Korkmaz, Gazze'de yaşananların yalnızca bir dış politika meselesi değil, milletin vicdanıyla yüzleştiği bir kırılma anı olduğunu belirtti.
Başkan Korkmaz açıklamasında:
“Siyasetçilerin de, milletimizin de hissesine utanç düştü. Artık konuşmak, sadece konuşmak, bizim için bir sığınak değil; bir yüzleşme olmalı. Ne diyeceğiz Rabbimize? Ne anlatacağız katledilen çocuklara? ‘Sizin için konuşma yaptık’ mı diyeceğiz? İnsanlık onuru adına bu cümleler yetersiz, bu tepkiler eksiktir.”

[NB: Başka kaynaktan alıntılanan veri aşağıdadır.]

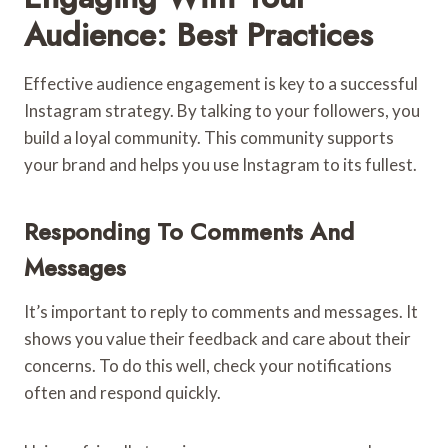
Audience: Best Practices
Effective audience engagement is key to a successful
Instagram strategy. By talking to your followers, you
build a loyal community. This community supports
your brand and helps you use Instagram to its fullest.
Responding To Comments And
Messages
It’s important to reply to comments and messages. It
shows you value their feedback and care about their
concerns. To do this well, check your notifications
often and respond quickly.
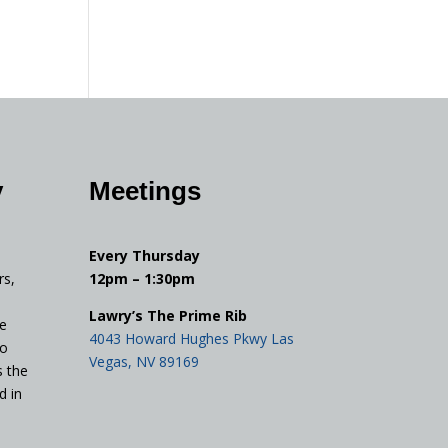
y
Meetings
Every Thursday
rs,
12pm – 1:30pm
Lawry’s The Prime Rib
e
4043 Howard Hughes Pkwy Las
to
Vegas, NV 89169
s the
d in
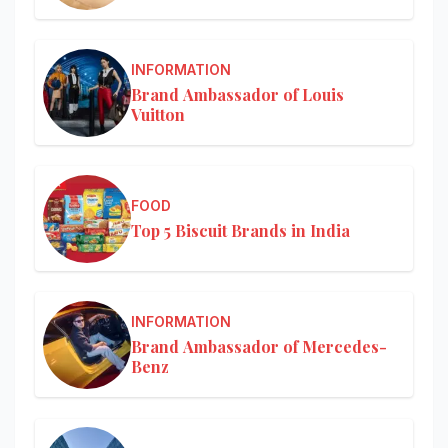
INFORMATION
Brand Ambassador of Louis
Vuitton
FOOD
Top 5 Biscuit Brands in India
INFORMATION
Brand Ambassador of Mercedes-
Benz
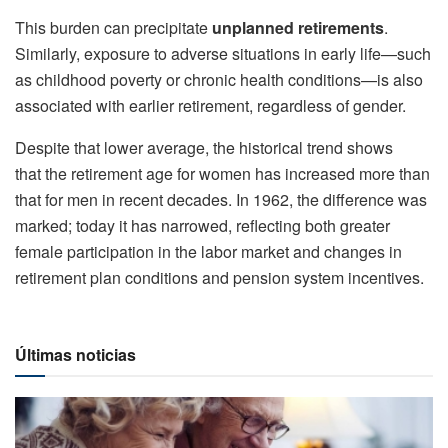
This burden can precipitate
unplanned retirements
.
Similarly, exposure to adverse situations in early life—such
as childhood poverty or chronic health conditions—is also
associated with earlier retirement, regardless of gender.
Despite that lower average, the historical trend shows
that the retirement age for women has increased more than
that for men in recent decades. In 1962, the difference was
marked; today it has narrowed, reflecting both greater
female participation in the labor market and changes in
retirement plan conditions and pension system incentives.
Últimas noticias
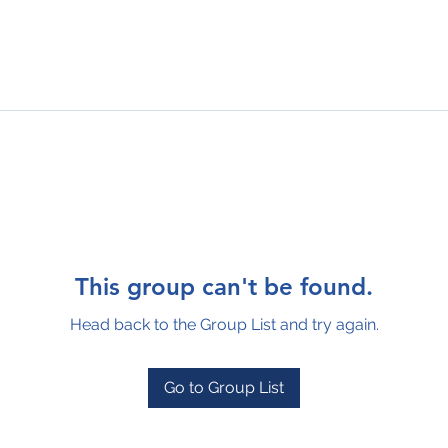
This group can't be found.
Head back to the Group List and try again.
Go to Group List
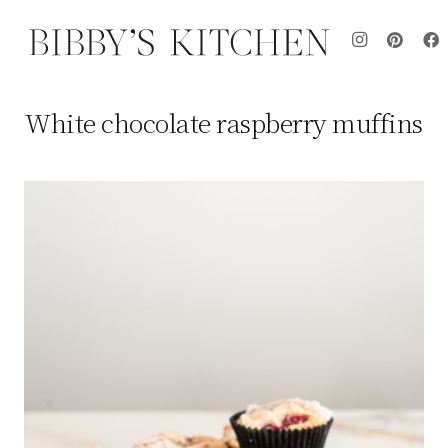
White chocolate raspberry muffins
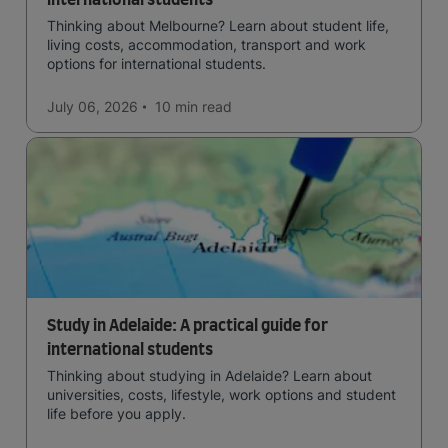
international students
Thinking about Melbourne? Learn about student life,
living costs, accommodation, transport and work
options for international students.
July 06, 2026
10 min
read
Study in Adelaide: A practical guide for
international students
Thinking about studying in Adelaide? Learn about
universities, costs, lifestyle, work options and student
life before you apply.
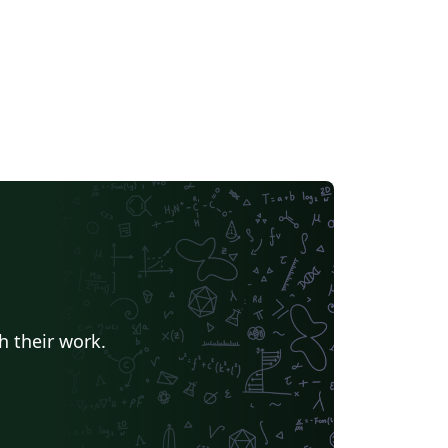
h their work.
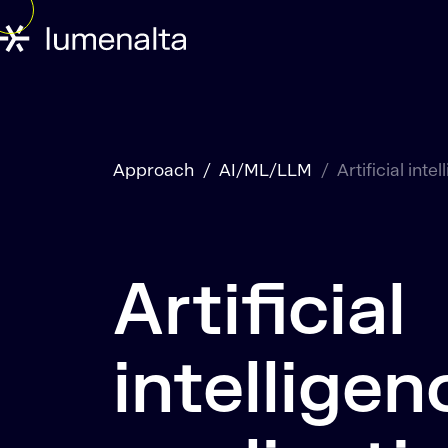
Approach
AI/ML/LLM
Artificial inte
Artificial
intelligen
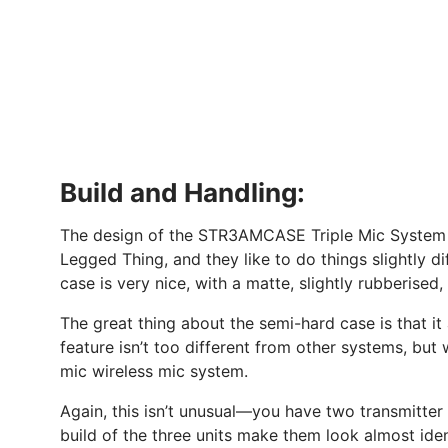
Build and Handling:
The design of the STR3AMCASE Triple Mic System al
Legged Thing, and they like to do things slightly di
case is very nice, with a matte, slightly rubberised
The great thing about the semi-hard case is that it
feature isn’t too different from other systems, but 
mic wireless mic system.
Again, this isn’t unusual—you have two transmitter m
build of the three units make them look almost ident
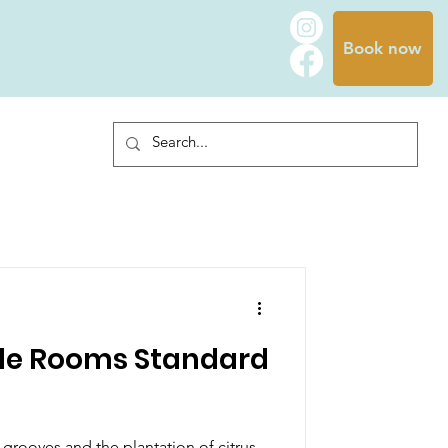
Book now
le Rooms Standard
rooves and the plantation of citrus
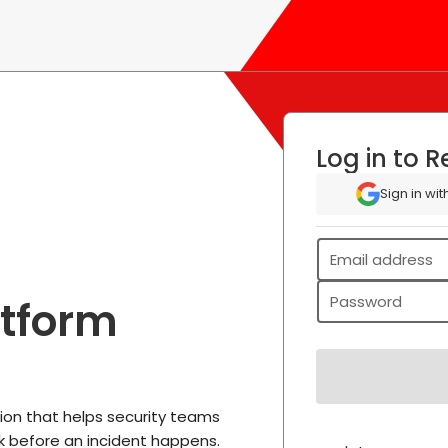
Log in to
Re
Sign in wi
Email address
Password
atform
tion that helps security teams
k before an incident happens.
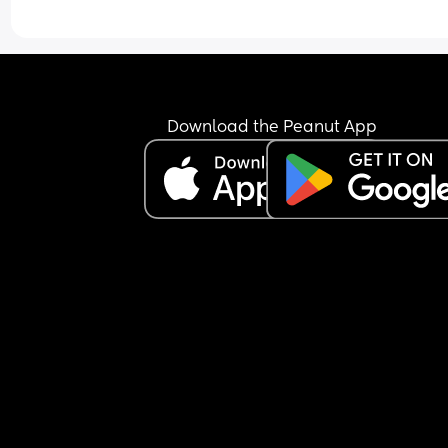
Download the Peanut App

İsrail’in Gazze’ye yönelik saldırılarını “insanlık suçu” olarak niteleyen Korkmaz, Türkiye’de bazı çevrelerin ticaretin ve siyasetin dilini insani reflekslerin önüne koyduğunu da sert sözlerle eleştirdi:

"MİLLETİN YÜZÜNÜ YERE DÜŞÜRMEYİN"
“Ticaret ayrı, kablo ayrı, zulüm ayrı diyerek konuşulmaz. Vicdanı soğutmaya, haysiyeti hafifletmeye kimsenin hakkı yoktur. Zaten yeterince zayıf düştük, bari susarak utancımızı yaşayalım. Açıklama yapmayın, hiç olmazsa milletin yüzünü yere düşürmeyin.”
Ahmet Korkmaz, Türk milletinin tarih boyunca zulme uğrayan halkların yanında durduğunu, ancak bugünkü suskunluğun bu mirasa zarar verdiğini ifade etti:
“Bizim milletimiz, yüzyıllar boyunca mazlumların başına kavuşan ilk el, zulmün karşısında duran ilk irade olmuştur. Bugün ise gözümüzün önünde çocuklar katledilirken, biz acziyetimizin sessizliğine sığınıyoruz. Bu sessizlik, bizim payımıza düşen utançtır.”
Açıklamasında insani yardımların kıymetli olduğunu ancak yeterli olmadığını vurgulayan Korkmaz, şu ifadelerle çağrısını tamamladı:
“Su göndermek, yemek göndermek, yaralıya bakmak kıymetlidir. Ama bu, bizim Müslümanlığımıza yetmez. Türklüğümüze de yetmez. Gazze’de bir yerde zulüm varsa, biz oraya yetemiyorsak, bu bizim vazifemizi yapmadığımız anlamına gelir.”